Peter Lynch is known as something of a legend in the mutual fund industry.
The stock-picking guru was responsible for 29% annualized returns as the manager of Fidelity’s Magellan Fund from 1977 to 1990, which he took from $US18 million in assets under management to more than $US14 billion over that 13-year span.
Lynch popularised an investing style known as “growth at a reasonable price” (which is more or less exactly what it sounds like).
Investors who adhere to GARP look for stocks that will grow faster than their peers, but are also undervalued relative to their peers.
Goldman Sachs equity strategists started publishing monthly GARP screens for their clients in January 2004.
In a note to clients last month, however, Goldman’s chief U.S. equity strategist David Kostin and his team said the screens would be discontinued.
“We will no longer publish our screens as we have decided to deploy resources elsewhere,” said Kostin.
Despite the apparent lack of interest in the strategy, it still seems to be fairly successful.

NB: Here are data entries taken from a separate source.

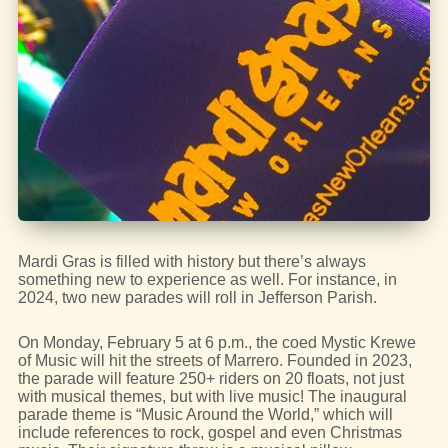
Mardi Gras is filled with history but there’s always
something new to experience as well. For instance, in
2024, two new parades will roll in Jefferson Parish.
On Monday, February 5 at 6 p.m., the coed Mystic Krewe
of Music will hit the streets of Marrero. Founded in 2023,
the parade will feature 250+ riders on 20 floats, not just
with musical themes, but with live music! The inaugural
parade theme is “Music Around the World,” which will
include references to rock, gospel and even Christmas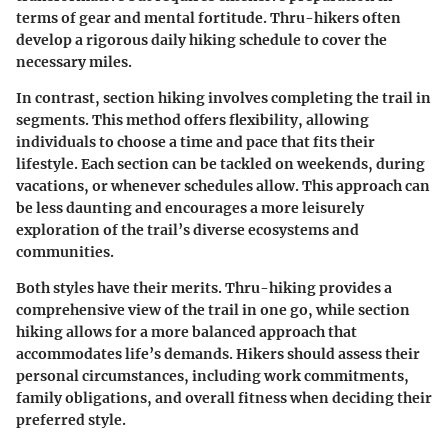
terms of gear and mental fortitude. Thru-hikers often
develop a rigorous daily hiking schedule to cover the
necessary miles.
In contrast, section hiking involves completing the trail in
segments. This method offers flexibility, allowing
individuals to choose a time and pace that fits their
lifestyle. Each section can be tackled on weekends, during
vacations, or whenever schedules allow. This approach can
be less daunting and encourages a more leisurely
exploration of the trail’s diverse ecosystems and
communities.
Both styles have their merits. Thru-hiking provides a
comprehensive view of the trail in one go, while section
hiking allows for a more balanced approach that
accommodates life’s demands. Hikers should assess their
personal circumstances, including work commitments,
family obligations, and overall fitness when deciding their
preferred style.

“Since inception in January 2004, our GARP screen outperformed the S&P 500 (89.8% vs. 79.9%), a positive excess return of 991 bp,” wrote Kostin in the note. “Through the first nine months of 2013 our GARP screen generated a total return of 21.4% versus 19.8% for S&P 500, an excess return of 159 bp.”

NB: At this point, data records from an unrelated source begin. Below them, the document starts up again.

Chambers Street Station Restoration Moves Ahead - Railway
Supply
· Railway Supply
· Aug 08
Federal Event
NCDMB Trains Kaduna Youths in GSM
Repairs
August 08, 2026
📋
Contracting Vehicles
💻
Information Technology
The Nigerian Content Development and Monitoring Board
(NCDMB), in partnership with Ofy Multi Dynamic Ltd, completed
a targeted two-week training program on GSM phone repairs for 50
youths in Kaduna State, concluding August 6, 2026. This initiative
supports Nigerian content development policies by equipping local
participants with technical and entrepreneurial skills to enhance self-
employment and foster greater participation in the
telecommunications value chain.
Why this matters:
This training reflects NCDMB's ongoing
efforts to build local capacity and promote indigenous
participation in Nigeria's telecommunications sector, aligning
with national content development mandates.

Though Goldman is no longer bothering with it, GARP isn’t completely dead on the Street — BMO chief investment strategist Brian Belski, for one, believes stock-picking is making a comeback.
“Our investment recommendations remain centered on more active strategies,” he wrote in a November 1 note. “We continue to favour GARP-like and select beta strategies for the sort of market environment we expect to unfold through year-end and into 2014.”